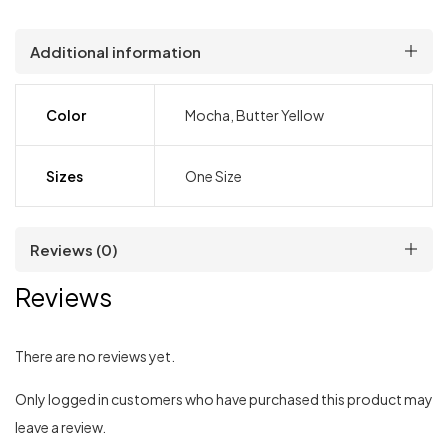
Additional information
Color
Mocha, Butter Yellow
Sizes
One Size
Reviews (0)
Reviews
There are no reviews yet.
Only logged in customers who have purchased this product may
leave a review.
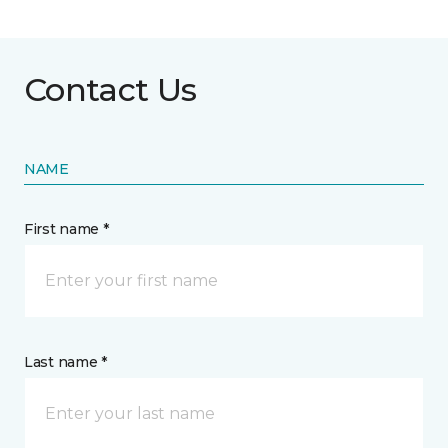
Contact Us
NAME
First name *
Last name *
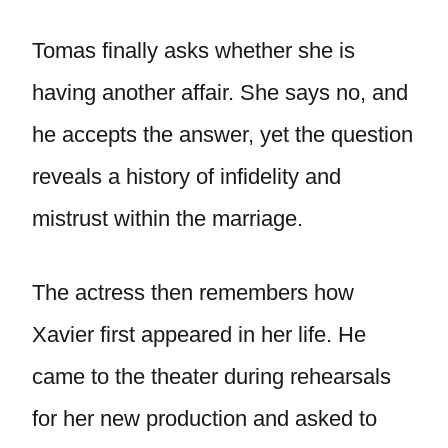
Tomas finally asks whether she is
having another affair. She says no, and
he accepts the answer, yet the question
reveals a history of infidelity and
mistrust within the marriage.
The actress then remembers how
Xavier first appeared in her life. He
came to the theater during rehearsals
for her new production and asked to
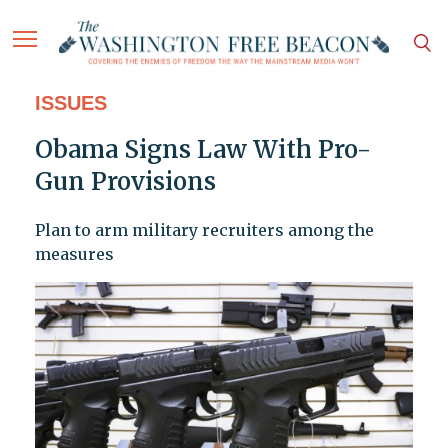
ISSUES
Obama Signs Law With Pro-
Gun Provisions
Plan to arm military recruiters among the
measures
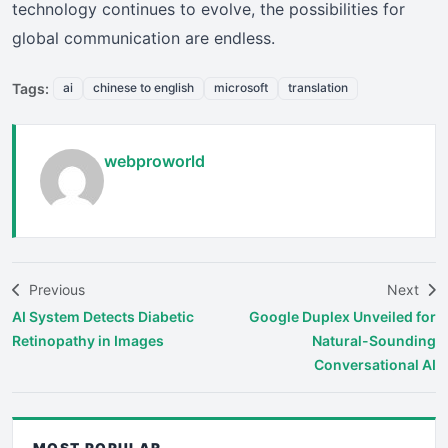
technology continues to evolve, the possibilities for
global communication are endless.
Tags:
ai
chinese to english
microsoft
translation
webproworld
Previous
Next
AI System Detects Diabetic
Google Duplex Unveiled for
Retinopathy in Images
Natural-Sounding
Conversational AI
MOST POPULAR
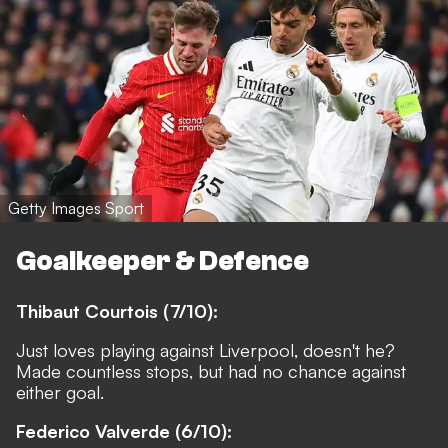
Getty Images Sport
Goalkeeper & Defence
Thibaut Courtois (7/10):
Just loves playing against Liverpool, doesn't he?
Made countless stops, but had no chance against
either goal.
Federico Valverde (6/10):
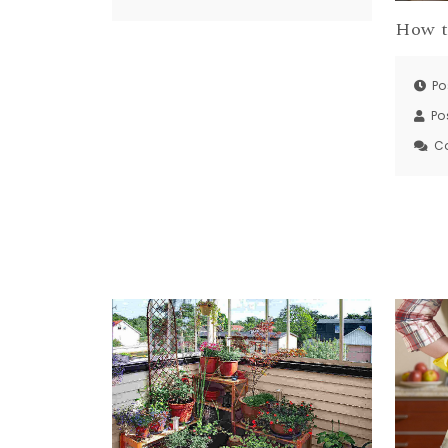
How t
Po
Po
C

════════════════

Aim of the task: Your copy must hold exactly the lines from the one with "Getty Images Sport" to the end of the records above, both included, and no pictures.

Exercise solution:
Getty Images Sport
Goalkeeper & Defence
Thibaut Courtois (7/10):
Just loves playing against Liverpool, doesn't he?
Made countless stops, but had no chance against
either goal.
Federico Valverde (6/10):
How t
Po
Po
C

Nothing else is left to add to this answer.